Life at its luckiest: a tribute

Murphy, Ryan G.

The odds that a randomly chosen person will go to a Major League Baseball game and get hit by a ball are 1 in 300,000. I’m that one guy in the stands who wears his glove the entire game and comes home wearing an ice pack. No ball … or glove.

I guess that’s fair, though. People are lucky in their own right. Some win the lotto (1 in 15,890,700). Some draw royal flushes (1 in 649,740). Some live to the age of 115 (1 in 2.1 billion). I’ve become rather accepting to the notion that I am not exactly a “lucky” person.

I have amazing parents, though. My dad gets Mets tickets for the two of us almost every time I come home for break. He’ll listen intently as I rattle off endless baseball gibberish throughout the game. (He likes tennis.) He’ll also make sure that Mike Piazza’s strikeout to end the inning fires him up just as much as it fires me up. The best part about it is that I know my dad isn’t really much of a baseball fan at all. He’s there for me.

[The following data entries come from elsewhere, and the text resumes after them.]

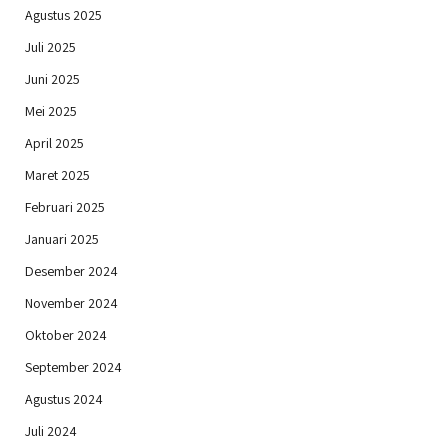
Agustus 2025
Juli 2025
Juni 2025
Mei 2025
April 2025
Maret 2025
Februari 2025
Januari 2025
Desember 2024
November 2024
Oktober 2024
September 2024
Agustus 2024
Juli 2024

Growing up, he was the He-Man I looked up to. I swear he could beat up every dad on the block. He and I would mow the lawn together every Saturday morning. Looking back, I realize that I usually didn’t do such a great job. My lawn mower blew bubbles. He and I would sing the Alvin and the Chipmunks theme song 1,000 times before the show came on at 10 a.m. We’d eat a tuna sandwich and three cookies each for lunch. OK, five, “but don’t tell mom!” We have a secret handshake that we still do today.

My mom is still my mom – even though she worries that she’s not. She’s scared that I don’t need her anymore, but she couldn’t be further from the truth. As far as best friends go, she is my soul mate. But that makes sense, since she is the only one who has really seen me cry. She knows why it hurts, before I even know that I’m hurting.

She worries too much that her overcooked omelets and reminders to put on sunscreen are the only things that still make her my mom. But I know that’s not all. She tries … and she’s there for me.

Mom and I would take a nap every day at 12 o’clock. She was my pillow. Still is. We would wake up to an afternoon of Smurfs, Sesame Street and cheese sandwiches. Snack was three, OK, four cookies, “but don’t tell Dad!” Mom and I will always be buddies like that.

This weekend, many of our parents will be with us. Enjoy the time you spend together. Acknowledge to yourself how important these people are to you. More importantly, tell them what they mean to you. I certainly will, because when it comes down to it, I realize that I’m not so unlucky after all. In my eyes, I’ve already won the lottery and I’ve beaten that royal flush with five of a kind. Actually, it’s more like two of a kind.